This patch uses the feature added in D79162 to fix the cost of a sext/zext of a masked load, or a trunc for a masked store.

Previously, those were considered cheap or even free, but it's absolutely not the case if the cast's result type doesn't fit in a 128 bits register. They're expensive!

Examples:

The cast fits in a 128 bits register:

// LLVM define dso_local arm_aapcs_vfpcc <8 x i16> @square(<8 x i8>*, <8 x i8>, <8 x i8>) #0 { %mask = trunc <8 x i8> %1 to <8 x i1> %res = call <8 x i8> @llvm.masked.load.v8i8.p0v8i8 (<8 x i8>* %0, i32 4, <8 x i1> %mask, <8 x i8> %2) %ext = sext <8 x i8> %res to <8 x i16> ret <8 x i16> %ext } // ASM vpt.i32 ne, q0, zr vldrbt.s16 q0, [r0] vmovlb.s8 q1, q1 vpsel q0, q0, q1

The cast doesn't fit in a 128 bits register:

// LLVM define dso_local arm_aapcs_vfpcc <8 x i32> @square(<8 x i8>*, <8 x i8>, <8 x i8>) #0 { %mask = trunc <8 x i8> %1 to <8 x i1> %res = call <8 x i8> @llvm.masked.load.v8i8.p0v8i8 (<8 x i8>* %0, i32 4, <8 x i1> %mask, <8 x i8> %2) %ext = sext <8 x i8> %res to <8 x i32> ret <8 x i32> %ext } // ASM vpt.i32 ne, q0, zr vldrbt.u16 q0, [r0] vpsel q1, q0, q1 vmov.u16 r0, q1[0] vmov.32 q0[0], r0 vmov.u16 r0, q1[1] vmov.32 q0[1], r0 vmov.u16 r0, q1[2] vmov.32 q0[2], r0 vmov.u16 r0, q1[3] vmov.32 q0[3], r0 vmov.u16 r0, q1[4] vmov.32 q2[0], r0 vmov.u16 r0, q1[5] vmov.32 q2[1], r0 vmov.u16 r0, q1[6] vmov.32 q2[2], r0 vmov.u16 r0, q1[7] vmov.32 q2[3], r0 vmovlb.s8 q0, q0 vmovlb.s8 q1, q2 vmovlb.s16 q0, q0 vmovlb.s16 q1, q1

I've updated the costs to better reflect reality, and added a test for it in `test/Analysis/CostModel/ARM/cast.ll`.

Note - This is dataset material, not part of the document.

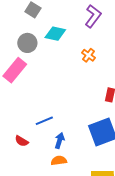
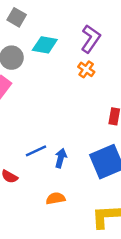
purple L-shape: (93, 16) -> (91, 39), moved
blue arrow: (60, 141) -> (61, 158), moved

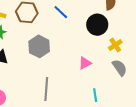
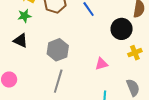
gray hexagon: (39, 46) -> (58, 50), moved
gray semicircle: (120, 68) -> (133, 88), moved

I've also added a vectorizer test that showcases the improvement: in some cases, the vectorizer will now choose a smaller VF when tail-predication is enabled, which results in better codegen. (Because if it were to use a higher VF in those cases, the code we see above would be generated, and the vmovs would block tail-predication later in the process, resulting in very poor codegen overall)

Please note that the contents of this patches are subject to changes depending on the outcome of the review of D79162, but the cost calculation logic shouldn't change too much (just the way this case is detected).